## TASK BRIEF
Go through the listing below and repeat it exactly, omitting each picture.

## DATA EXCERPTS
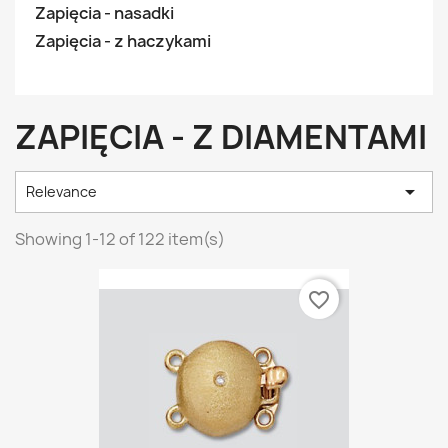
Zapięcia - nasadki
Zapięcia - z haczykami
ZAPIĘCIA - Z DIAMENTAMI

Relevance
Showing 1-12 of 122 item(s)
favorite_border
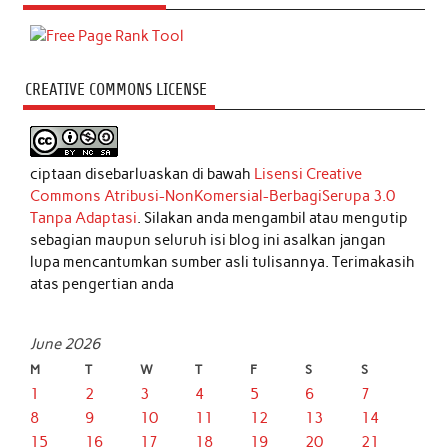
CREATIVE COMMONS LICENSE
ciptaan disebarluaskan di bawah
Lisensi Creative
Commons Atribusi-NonKomersial-BerbagiSerupa 3.0
Tanpa Adaptasi
. Silakan anda mengambil atau mengutip
sebagian maupun seluruh isi blog ini asalkan jangan
lupa mencantumkan sumber asli tulisannya. Terimakasih
atas pengertian anda
June 2026
M
T
W
T
F
S
S
1
2
3
4
5
6
7
8
9
10
11
12
13
14
15
16
17
18
19
20
21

## THE COMPLETED TASK
Zapięcia - nasadki
Zapięcia - z haczykami
ZAPIĘCIA - Z DIAMENTAMI

Relevance
Showing 1-12 of 122 item(s)
favorite_border
CREATIVE COMMONS LICENSE
ciptaan disebarluaskan di bawah
Lisensi Creative
Commons Atribusi-NonKomersial-BerbagiSerupa 3.0
Tanpa Adaptasi
. Silakan anda mengambil atau mengutip
sebagian maupun seluruh isi blog ini asalkan jangan
lupa mencantumkan sumber asli tulisannya. Terimakasih
atas pengertian anda
June 2026
M
T
W
T
F
S
S
1
2
3
4
5
6
7
8
9
10
11
12
13
14
15
16
17
18
19
20
21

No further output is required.